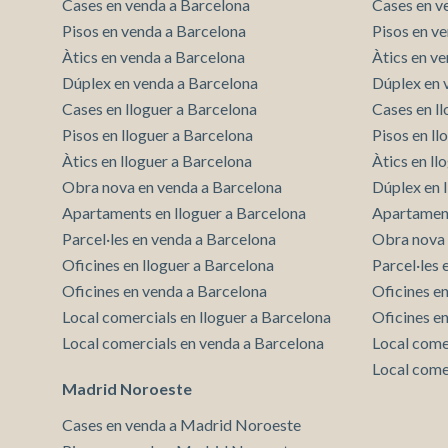
l'usuari.
Cases en venda a Barcelona
Cases en v
Pisos en venda a Barcelona
Pisos en v
Àtics en venda a Barcelona
Àtics en v
Dúplex en venda a Barcelona
Dúplex en 
Cases en lloguer a Barcelona
Cases en l
Pisos en lloguer a Barcelona
Pisos en l
Àtics en lloguer a Barcelona
Àtics en ll
Obra nova en venda a Barcelona
Dúplex en 
Apartaments en lloguer a Barcelona
Apartament
Parcel·les en venda a Barcelona
Obra nova 
Oficines en lloguer a Barcelona
Parcel·les
Oficines en venda a Barcelona
Oficines e
Local comercials en lloguer a Barcelona
Oficines e
Local comercials en venda a Barcelona
Local come
Local come
Madrid Noroeste
Cases en venda a Madrid Noroeste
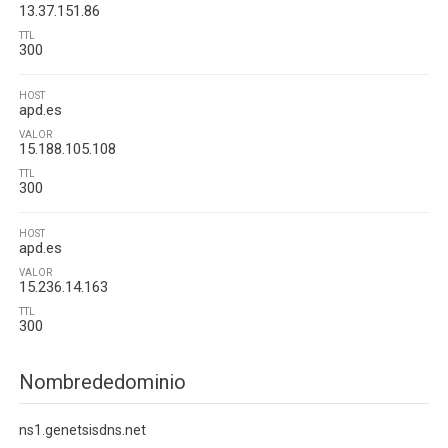
13.37.151.86
TTL
300
HOST
apd.es
VALOR
15.188.105.108
TTL
300
HOST
apd.es
VALOR
15.236.14.163
TTL
300
Nombrededominio
ns1.genetsisdns.net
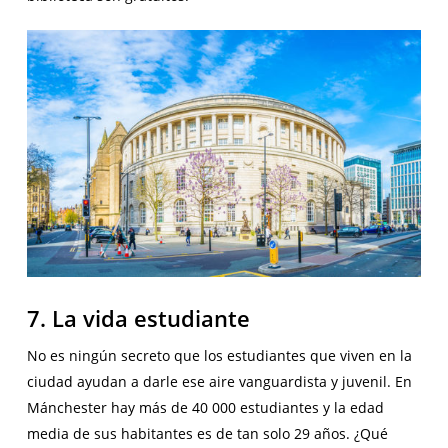
7. La vida estudiante
No es ningún secreto que los estudiantes que viven en la
ciudad ayudan a darle ese aire vanguardista y juvenil. En
Mánchester hay más de 40 000 estudiantes y la edad
media de sus habitantes es de tan solo 29 años. ¿Qué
________________________________________
• **WORK INSTRUCTIONS**: What's needed here is an exact repeat of all the records above, pictures excluded.

• **SOLUTION FOR THIS EXERCISE**:
l'usuari.
Cases en venda a Barcelona
Cases en v
Pisos en venda a Barcelona
Pisos en v
Àtics en venda a Barcelona
Àtics en v
Dúplex en venda a Barcelona
Dúplex en 
Cases en lloguer a Barcelona
Cases en l
Pisos en lloguer a Barcelona
Pisos en l
Àtics en lloguer a Barcelona
Àtics en ll
Obra nova en venda a Barcelona
Dúplex en 
Apartaments en lloguer a Barcelona
Apartament
Parcel·les en venda a Barcelona
Obra nova 
Oficines en lloguer a Barcelona
Parcel·les
Oficines en venda a Barcelona
Oficines e
Local comercials en lloguer a Barcelona
Oficines e
Local comercials en venda a Barcelona
Local come
Local come
Madrid Noroeste
Cases en venda a Madrid Noroeste
13.37.151.86
TTL
300
HOST
apd.es
VALOR
15.188.105.108
TTL
300
HOST
apd.es
VALOR
15.236.14.163
TTL
300
Nombrededominio
ns1.genetsisdns.net
7. La vida estudiante
No es ningún secreto que los estudiantes que viven en la
ciudad ayudan a darle ese aire vanguardista y juvenil. En
Mánchester hay más de 40 000 estudiantes y la edad
media de sus habitantes es de tan solo 29 años. ¿Qué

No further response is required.